Labour and the Conservatives could both break up because they have failed to recognise the scale of public feeling over immigration, a senior Labour MP has said.
Frank Field, a former welfare minister, suggested that increasing numbers of MPs will reject their own parties’ policies on immigration and run for election making their own independent pledges of much tougher action.
Mr Field, an MP since 1979 and one of the most widely-respected members of the Commons, said neither Ed Miliband, his own leader, nor David Cameron, has done enough to answer public anger about mass immigration.
Speaking to the Daily Telegraph, he also praised the UK Independence Party for “breaking the power of political correctness” over the issue of immigration.
Rejecting Labour’s liberal approach to immigration under the last government, Mr Field has been a longstanding campaigner for much more restrictive entry rules.

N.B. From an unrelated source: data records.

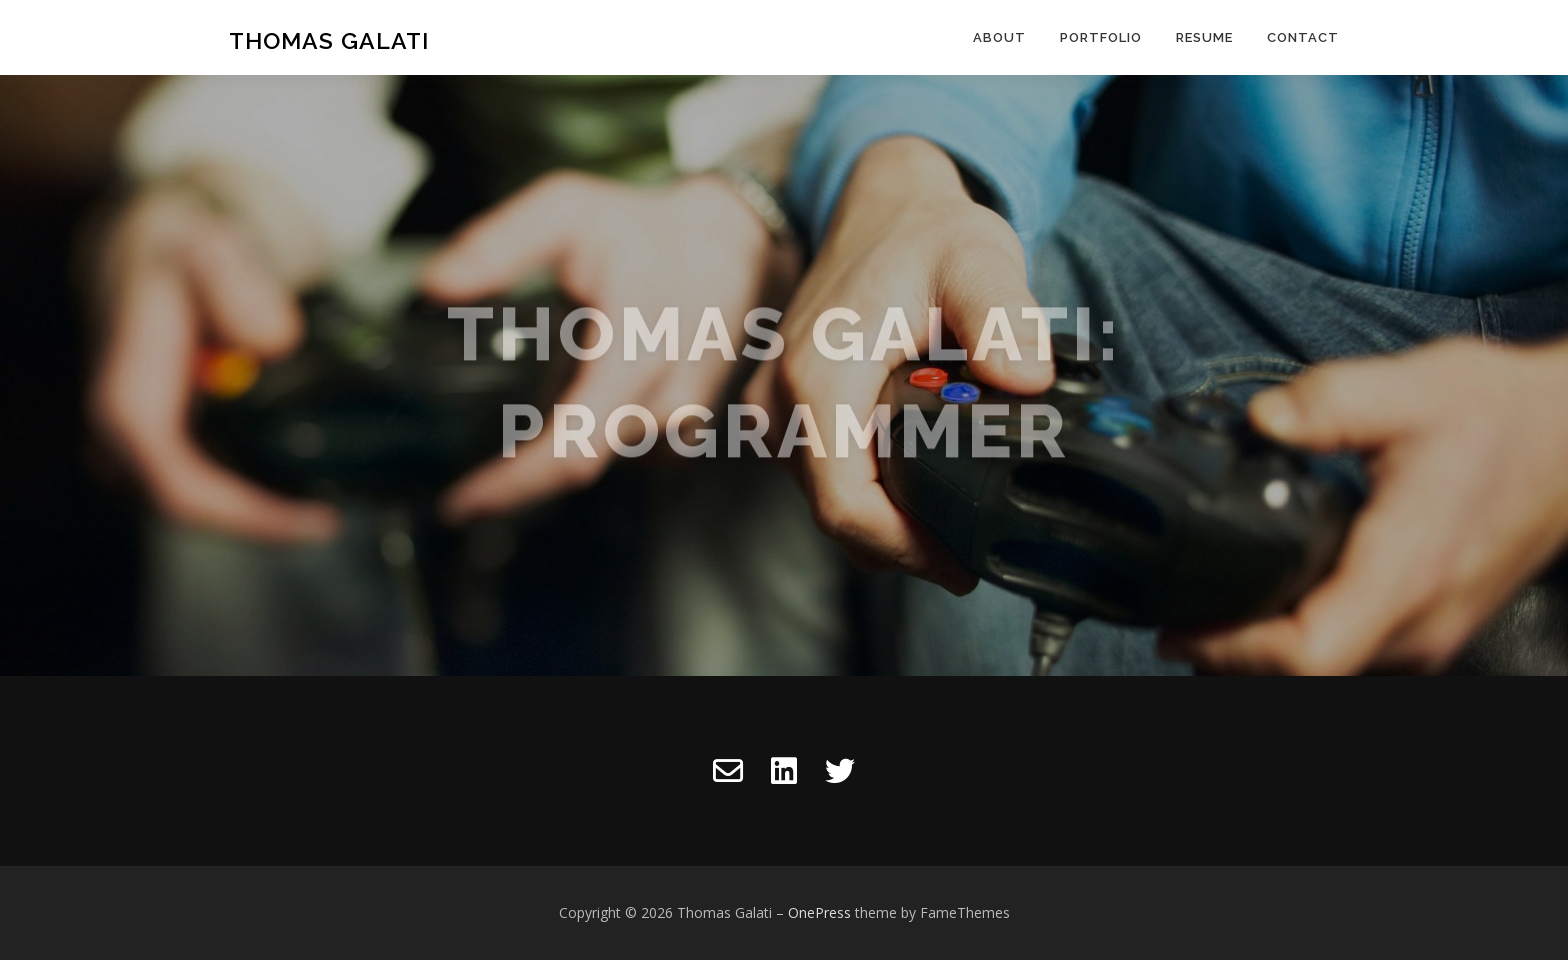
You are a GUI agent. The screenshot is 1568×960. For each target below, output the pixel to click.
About (999, 37)
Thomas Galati (329, 40)
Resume (1204, 37)
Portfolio (1101, 37)
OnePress (819, 912)
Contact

Mr Field also has close ties with some Conservatives, running an immigration campaign with Sir Nicholas Soames, a senior Conservative MP. He was also a friend of Baroness Thatcher.
Criticising the leaderships of both parties for ignoring voters’ concerns over immigration, Mr Field suggested that both the main parties could now effectively be destroyed by splits over how to respond.
He likened the situation to the one that faced the Tories in the mid 19th Century when Sir Robert Peel scrapped the Corn Laws protecting British farmers from imported grain. The subsequent backlash split the Tories into two factions, one of which later merged with the Whigs to form the Liberals.
“Immigration has the power that the Corn Laws did, to break up parties,” Mr Field said.
Next year’s general election will see “the beginning of the break up” as many MPs effectively offer voters their own personal manifesto on immigration, promising much tougher action than their official party manifestos.
“Many MPs will be making personal commitments on this. I shall be one of them. Others will too. They will want to survive.”
Mr Field suggested that the main parties’ real moment of reckoning will come in the 2020 general election, when voters will be able to judge them on how much they did to recast Britain’s EU membership and restrict the right to free movement.
“The temporary restriction of immigration must be the cornerstone of our renegotiation,” Mr Field said. “This election will be the beginning of the break up, but it is the election after next where the electorate will have a clear view of which parties supported it and which did not.”
Mr Field said that the failure of the main parties to discuss immigration had fuelled the rise of Ukip.
“The denial of the issue has helped Ukip grow. It was thought that any talk about this was racist. Both parties have been responsible.”
He added: “Finally the power of political correctness over politics, thank goodness, is breaking. It is Ukip that is breaking it.”
While praising Ukip for breaking the taboo on immigration, Mr Field strongly criticised the Ukip leader for comments in which he defended the use of terms like “Chinky” to describe Chinese people. .
“This is where you have a duty of leadership. People may well have these views, but they should not be the views of political parties. Political parties have a duty to maintain the line of decency,” he said,
“It is respectable to talk about immigration but if you are party that aspires to hold the balance of power, as Ukip does, you have to maintain a standard of decency.”
Mr Field repeated his criticisms of Ed Miliband’s office for a briefing note – obtained by the Telegraph – which advised Labour MPs to “move the conversation on” from immigration instead of debating the issue.
“When I saw it, I thought it was a spoof,” he said. “That is precisely what Ukip want us to do.”
He also warned that Ukip would do more political damage to Labour in future. “Ukip’s harm to the tory vote has already been done. Their harm to us is still to come.”